If you've spent time racing sport bikes, you're aware of what role the dampener plays there.. But not many have ever got into enough trouble to see their limitations.

IF you progress from head shake into a tank slapper because of mechanical failure (I cut a front tire down at about 160 MPH) you don't want that rod rapidly jabbing at your knee and calf which SHOULD be right in that area somewhere.. Because the right move would be to sit on the tank (middle of the bike) to reduce the wobble on you and hopefully allow you to "cleanly" ditch without raking off the clip ons with your knees.

If you'll be riding plenty of wheelies.. I'd always have one. Sitting it down crossed up, no matter the trail, will result in wobble.

Oh, and they typically articulate laterally. They will always work best when controlling the centripetal motion rather than trying to reduce the motion from a single side. The arc is greater (longer) in this direction (left to right side of the bike) and therefor can allow the dampener to better function by slowing the motion in a shorter distance. In a front to rear configuration, the dampener must allow the wheels to travel further from left to right before it begins to control the rate of rebound. It's not an instant dampening effect so it will travel some length before it starts to work. All of this also changes with the heat of the fluid inside it.

Most dampeners cannot be made soft enough to really work the way the pictures show these two set up. In a high speed situation you would actually have the front sliding from side to side rather than wobbling as the dampener tries to do its job.
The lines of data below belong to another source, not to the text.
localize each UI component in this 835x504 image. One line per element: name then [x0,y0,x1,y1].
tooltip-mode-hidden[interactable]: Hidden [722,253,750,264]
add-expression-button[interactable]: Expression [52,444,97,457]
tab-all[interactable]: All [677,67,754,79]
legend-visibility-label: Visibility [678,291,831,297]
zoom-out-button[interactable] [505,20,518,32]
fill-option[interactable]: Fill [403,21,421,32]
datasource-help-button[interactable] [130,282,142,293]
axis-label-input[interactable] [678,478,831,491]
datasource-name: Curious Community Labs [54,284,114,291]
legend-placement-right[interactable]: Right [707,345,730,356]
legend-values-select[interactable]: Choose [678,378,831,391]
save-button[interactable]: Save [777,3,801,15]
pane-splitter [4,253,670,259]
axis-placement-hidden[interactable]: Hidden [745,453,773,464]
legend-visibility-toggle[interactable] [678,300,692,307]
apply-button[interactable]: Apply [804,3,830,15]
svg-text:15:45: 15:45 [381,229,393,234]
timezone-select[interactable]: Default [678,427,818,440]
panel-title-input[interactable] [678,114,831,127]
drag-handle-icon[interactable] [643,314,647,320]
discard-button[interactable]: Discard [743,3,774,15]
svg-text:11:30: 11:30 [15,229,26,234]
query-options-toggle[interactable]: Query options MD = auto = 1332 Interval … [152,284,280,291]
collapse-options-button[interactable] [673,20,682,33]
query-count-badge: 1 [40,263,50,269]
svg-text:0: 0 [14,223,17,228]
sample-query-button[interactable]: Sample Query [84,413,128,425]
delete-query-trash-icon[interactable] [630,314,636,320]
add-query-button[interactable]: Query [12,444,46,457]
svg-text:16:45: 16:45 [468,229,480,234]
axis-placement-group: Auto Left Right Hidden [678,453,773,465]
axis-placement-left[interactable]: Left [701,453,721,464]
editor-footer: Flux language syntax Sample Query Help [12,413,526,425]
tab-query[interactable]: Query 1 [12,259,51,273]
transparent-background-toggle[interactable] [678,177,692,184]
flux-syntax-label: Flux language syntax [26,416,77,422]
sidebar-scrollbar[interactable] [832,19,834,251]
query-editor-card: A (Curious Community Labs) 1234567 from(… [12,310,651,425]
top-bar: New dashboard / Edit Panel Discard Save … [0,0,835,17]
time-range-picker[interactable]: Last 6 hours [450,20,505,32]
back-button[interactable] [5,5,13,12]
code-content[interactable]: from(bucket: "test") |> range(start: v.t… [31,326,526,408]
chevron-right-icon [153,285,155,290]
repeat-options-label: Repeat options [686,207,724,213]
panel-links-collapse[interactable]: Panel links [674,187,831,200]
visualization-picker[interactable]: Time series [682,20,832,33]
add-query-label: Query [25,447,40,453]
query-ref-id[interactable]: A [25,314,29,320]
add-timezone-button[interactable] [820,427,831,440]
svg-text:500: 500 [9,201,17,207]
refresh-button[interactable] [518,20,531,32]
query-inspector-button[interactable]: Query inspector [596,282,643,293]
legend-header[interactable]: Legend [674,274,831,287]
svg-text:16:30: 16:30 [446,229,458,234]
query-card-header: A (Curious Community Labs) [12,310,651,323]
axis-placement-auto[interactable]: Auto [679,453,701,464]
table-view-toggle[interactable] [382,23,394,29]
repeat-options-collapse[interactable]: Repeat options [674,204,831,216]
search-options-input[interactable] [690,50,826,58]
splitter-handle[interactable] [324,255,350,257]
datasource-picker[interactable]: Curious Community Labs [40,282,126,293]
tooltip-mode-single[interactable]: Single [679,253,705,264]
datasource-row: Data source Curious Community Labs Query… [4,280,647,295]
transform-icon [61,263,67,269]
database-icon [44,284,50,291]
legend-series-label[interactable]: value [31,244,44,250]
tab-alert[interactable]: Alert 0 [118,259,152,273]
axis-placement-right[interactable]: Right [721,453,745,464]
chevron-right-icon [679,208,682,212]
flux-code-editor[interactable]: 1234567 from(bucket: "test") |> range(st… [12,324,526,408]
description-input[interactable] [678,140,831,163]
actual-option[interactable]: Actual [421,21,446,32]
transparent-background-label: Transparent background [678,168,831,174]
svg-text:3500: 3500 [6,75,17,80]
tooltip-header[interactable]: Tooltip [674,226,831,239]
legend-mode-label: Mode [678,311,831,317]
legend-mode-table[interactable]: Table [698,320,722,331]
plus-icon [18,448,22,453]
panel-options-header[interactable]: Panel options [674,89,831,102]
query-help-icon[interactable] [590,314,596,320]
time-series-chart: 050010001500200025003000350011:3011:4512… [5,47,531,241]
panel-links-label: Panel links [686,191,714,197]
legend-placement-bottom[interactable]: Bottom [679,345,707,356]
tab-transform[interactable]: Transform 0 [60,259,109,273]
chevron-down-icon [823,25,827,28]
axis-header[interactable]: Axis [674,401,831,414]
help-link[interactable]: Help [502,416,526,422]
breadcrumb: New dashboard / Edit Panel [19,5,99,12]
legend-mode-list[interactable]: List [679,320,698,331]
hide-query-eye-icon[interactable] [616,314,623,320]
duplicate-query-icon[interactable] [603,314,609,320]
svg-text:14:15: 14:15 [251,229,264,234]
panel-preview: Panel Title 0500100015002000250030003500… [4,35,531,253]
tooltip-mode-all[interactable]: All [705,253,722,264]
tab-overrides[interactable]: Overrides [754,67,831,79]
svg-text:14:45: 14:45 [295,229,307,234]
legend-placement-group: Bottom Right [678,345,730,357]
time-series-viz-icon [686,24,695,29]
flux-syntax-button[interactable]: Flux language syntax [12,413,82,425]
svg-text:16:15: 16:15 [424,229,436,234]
Basically, you get head shake with the front tire screeching at 100+.

All that said.. It'll work for what you want to use it for. But if you wanted to get the most out of it.. Take all that info into consideration.
Very well said... My Damper on the Duc, and most race bikes are in fact mounted across the top, right behind the steering stem. There are a few race bikes like the Desmosedicci, that still have it frame mounted like this, and usually on the left side. On more than one track day I've had some bad head shake when braking hard into a turn and sometimes worse coming out on open throttle. The damper is one of two huge safety upgrades I did to the race bike, the second being a slipper clutch. Both of them have kept me out of trouble where in the past I have nearly crashed, and in one case crashed badly (not having a slipper clutch). On this CFL I doubt it will ever have any real effect, but maybe there might be an odd occasion or two where a chirp in the road cause a little the wobble that the damper will help absorb. Mostly it goes along with my personality and the theme of the bike.